[Dataset entries]
_ _ _ _ _ _ _
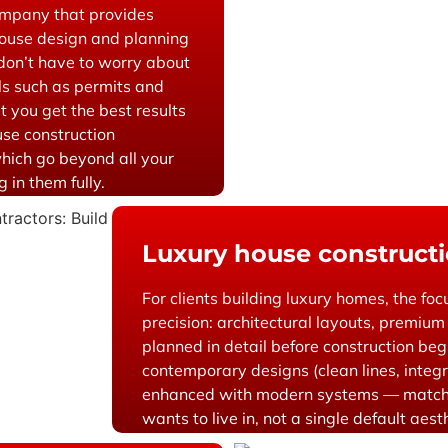
ompany that provides
house design and planning
 don’t have to worry about
ils such as permits and
t you get the best results
use construction
hich go beyond all your
 in them fully.
Luxury house constructi
For clients building luxury homes, the foc
precision: architectural layouts, premium 
planned in detail before construction be
contemporary designs (clean lines, integr
enhanced with modern systems — match
wants to live in, not a single default aest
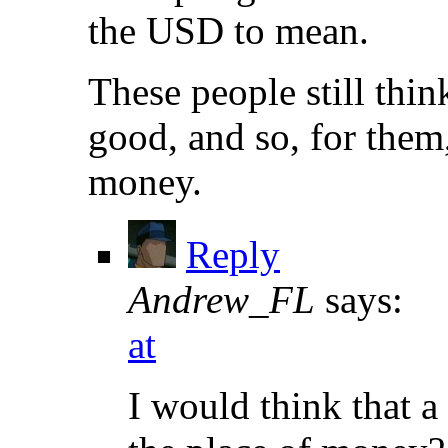
the USD to mean.
These people still thin
good, and so, for them, 
money.
Reply
Andrew_FL
says:
at
I would think that a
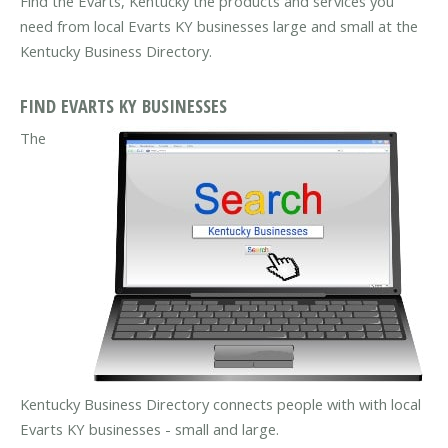
Find the Evarts, Kentucky the products and services you
need from local Evarts KY businesses large and small at the
Kentucky Business Directory.
FIND EVARTS KY BUSINESSES
The
Kentucky Business Directory connects people with with local
Evarts KY businesses - small and large.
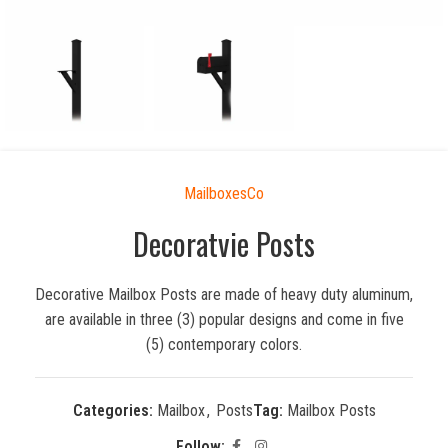
MailboxesCo
Decoratvie Posts
Decorative Mailbox Posts are made of heavy duty aluminum,
are available in three (3) popular designs and come in five
(5) contemporary colors.
Categories:
Mailbox
,
Posts
Tag:
Mailbox Posts
Follow:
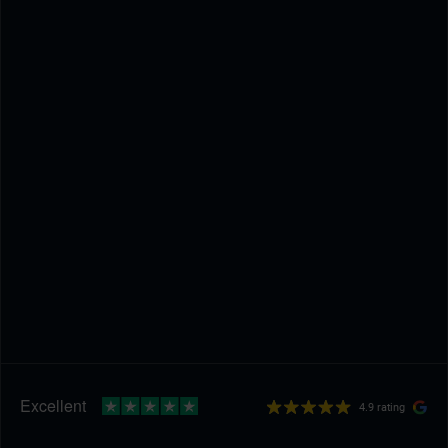
4.9 rating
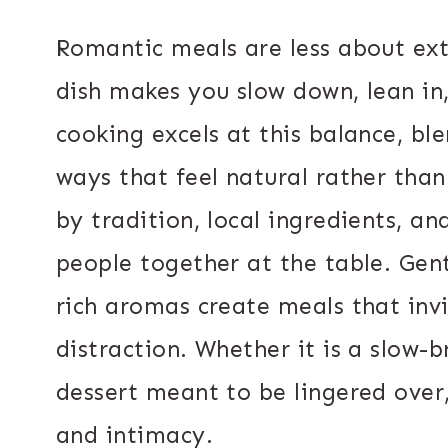
Romantic meals are less about e
dish makes you slow down, lean i
cooking excels at this balance, bl
ways that feel natural rather tha
by tradition, local ingredients, a
people together at the table. Gent
rich aromas create meals that inv
distraction. Whether it is a slow-br
dessert meant to be lingered over
and intimacy.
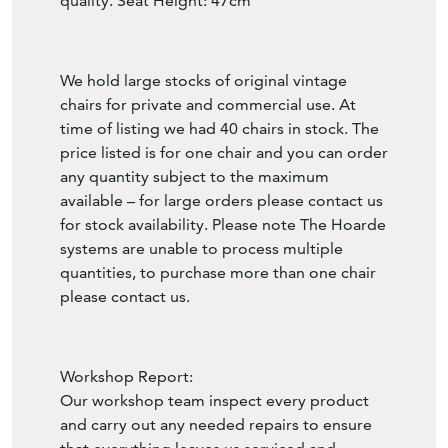
quality. Seat Height: 47cm
We hold large stocks of original vintage
chairs for private and commercial use. At
time of listing we had 40 chairs in stock. The
price listed is for one chair and you can order
any quantity subject to the maximum
available – for large orders please contact us
for stock availability. Please note The Hoarde
systems are unable to process multiple
quantities, to purchase more than one chair
please contact us.
Workshop Report:
Our workshop team inspect every product
and carry out any needed repairs to ensure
_ _ _ _ _ _ _
## How to complete this task:
Once the line with "available – for" is found, transcribe it and each line after it through the final line of the entries, exactly and only.

## Reply:
available – for large orders please contact us
for stock availability. Please note The Hoarde
systems are unable to process multiple
quantities, to purchase more than one chair
please contact us.
Workshop Report:
Our workshop team inspect every product
and carry out any needed repairs to ensure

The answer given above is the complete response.